L'ART POUR TEMOIN
E n parcourant les biographies d'Honoré Daumier, on est frappé par un contraste : présenté comme quelqu'un de bon, « excellent homme », cet être apparemment agréable s'est révélé comme l'un des plus, sinon le plus, féroces caricaturistes de son époque.
Est-ce le fait de sa « robuste constitution », selon l'expression du XIXe siècle, s'il s'est attaqué aux médecins, et à la santé plus globalement, avec moins de mordant qu'aux politiques ou aux moeurs conjugales ?
Le monde médical apparaît tôt dans les caricatures de Daumier. Il dépeint une médecine d'autrefois dont on peut se demander si elle n'est pas plus proche de celle de Molière que de la nôtre. Le médecin y dissimule son incompétence, son inculture scientifique derrière son costume, marque de son autorité. Certes, l'ère des grandes découvertes approche, mais Daumier montre les confrères de cette époque sous un jour peu flatteur.
Robert Macaire, médecin caricatural
Pédant, vaniteux ou, défauts éternels, cupide, égoïste, indifférent. Ce médecin caricatural porte un nom : Robert Macaire. Personnage récurent des gravures, il porte le fardeau des menus travers de la profession et des vices de certains praticiens. Il est aussi ce qu'attend le public de Daumier, notamment celui des deux revues satiriques auxquelles il collabore : « le Charivari » et « la Caricature ».
Chirurgiens, dentistes, garde-malades ont souffert sous son crayon. Les patients aussi. A plusieurs reprises, le malade imaginaire apparaît dans son uvre. D'aucuns font un lien avec sa santé insolente. Une santé pourtant qui l'abandonne à la cinquantaine, vers 1856. Un état d'asthénie (?) lui impose le repos, pendant quelque quatre ans. Il passe peut-être près du trépas.
Cataracte
Treize ans plus tard (en 1873), il côtoie à nouveau le corps médical. Le chirurgien plus exactement, en raison d'une chute de la paupière qui trouble sa vision. Sa vue baisse à partir de cette époque. Vers la fin de sa vie, en 1878, il doit subir une intervention sur une cataracte. Quelques mois plus tard, une « attaque » marque son déclin. Il meurt en 1880.
Le XIXe siècle a assisté à l'éclosion d'un art mineur, la caricature médicale politique. Non seulement Daumier s'y engage, mais y excelle. Cette discipline, fille de la satire politique, née après la Révolution, repose sur l'intervention de la médecine dans la caricature politique. Le trouble institutionnel est symbolisé par une maladie.
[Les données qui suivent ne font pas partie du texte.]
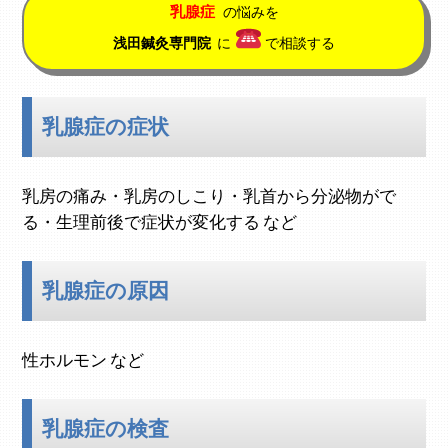
乳腺症
の悩みを
浅田鍼灸専門院
に
で相談する
乳腺症の症状
乳房の痛み・乳房のしこり・乳首から分泌物がで
る・生理前後で症状が変化する など
乳腺症の原因
性ホルモン など
乳腺症の検査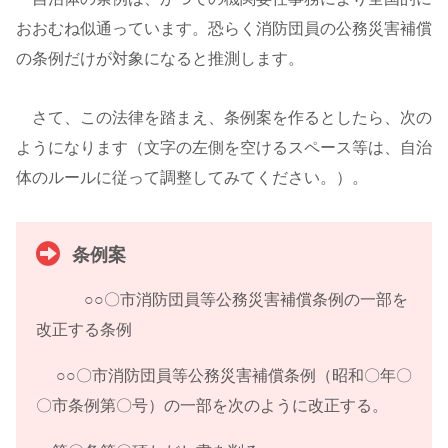
おおむね似通っています。恐らく消防団員の公務災害補償
の条例だけが対象になると推測します。
さて、この法律を踏まえ、条例案を作るとしたら、次の
ようになります（文字の左側を空けるスペース等は、自治
体のルールに従って調整してみてください。）。
条例案
○○〇市消防団員等公務災害補償条例の一部を
改正する条例
○○〇市消防団員等公務災害補償条例（昭和〇年〇
〇市条例第〇号）の一部を次のように改正する。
Par exemple, dans « Mme de la Piçonnerie, accoucheuse, jurée... », le maréchal Bugeaud, chargé de garder une prisonnière noble et enceinte, est représenté en sage-femme.
Daumier affirmait n'avoir jamais fait de croquis sur place. Il dessinait de mémoire. Croquant derrière sa table à dessin ce que son oeil avait enregistré. Quant aux sujets et aux légendes, ils lui étaient souvent fournis par des amis.
« Tableau de la caricature médicale », A. Weber, ed. Hippocrate, 1936 ; « les Gens de médecine » , Ed. Vilo 1966 et ed. M. Trinckvel, 1993.